351: Introductory Physics of Materials
Quantum mechanics; applications to materials and engineering. Band structures and cohesive energy; thermal behavior; electrical conduction; semiconductors; amorphous semiconductors; magnetic behavior of materials; liquid crystals. Lectures, laboratory, problem solving. Prerequisites: GEN ENG 205 4 or equivalent; PHYSICS 135 2,3.
At the conclusion of 351-1 students will be able to:
- Solve the time-independent Schrödinger equation for simple one-dimensional potentials.
- Calculate probabilities of reflection and transmission for 1-D potential barriers or wells.
- Use the wavefunctions and energies of the hydrogen atom to determine the ground and excited state energies of hydrogenic systems.
- Describe models of bonding, including ionic, covalent, metallic, and Van der Waals, using quantum mechanical concepts of energy minimization.
- Calculate the specific heat for fermions (e.g. electrons) and bosons (e.g. phonons) in 1, 2, and 3 dimensions, given the density of states.
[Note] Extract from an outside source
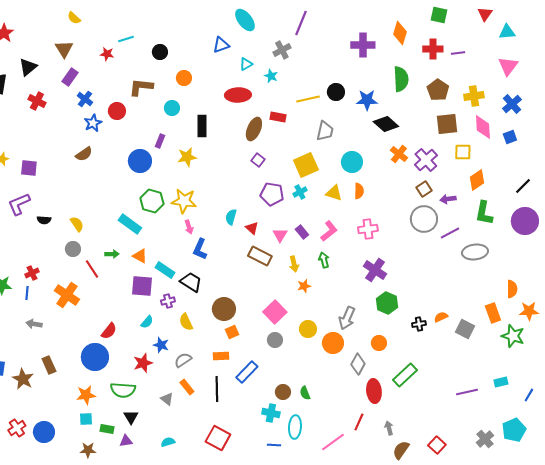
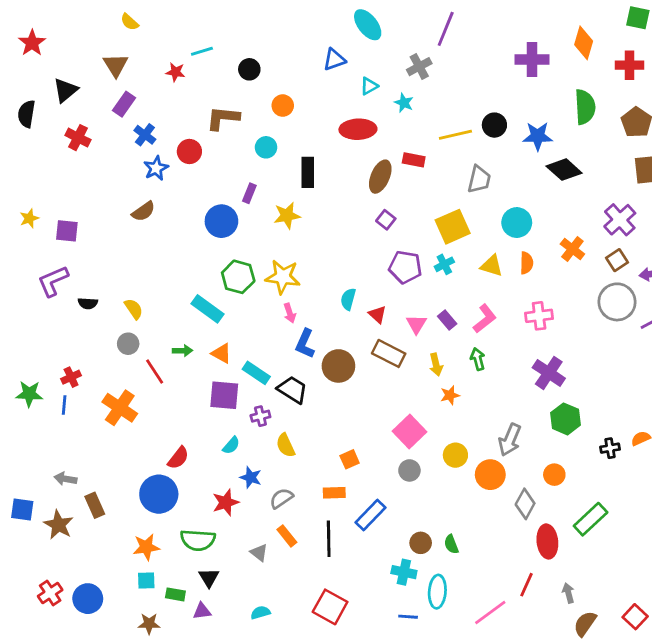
orange cross: (399, 154) -> (572, 249), moved
brown circle: (224, 309) -> (338, 366), moved
gray arrow: (34, 324) -> (65, 479), moved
- Describe the impact of Fermi statistics on the electrical properties of metals.
- Use simple models of band-structure, such as the Feynman model and the Krönig-Penney model, to relate the properties of local atomic states to delocalized states (bands) in a material.
- Given the dispersion relationship, calculate the effective mass and density of states in the nearly free electron approximation.
- Determine the intrinsic and/or extrinsic carrier concentration in a semiconductor given the temperature, doping level, and other relevant quantities.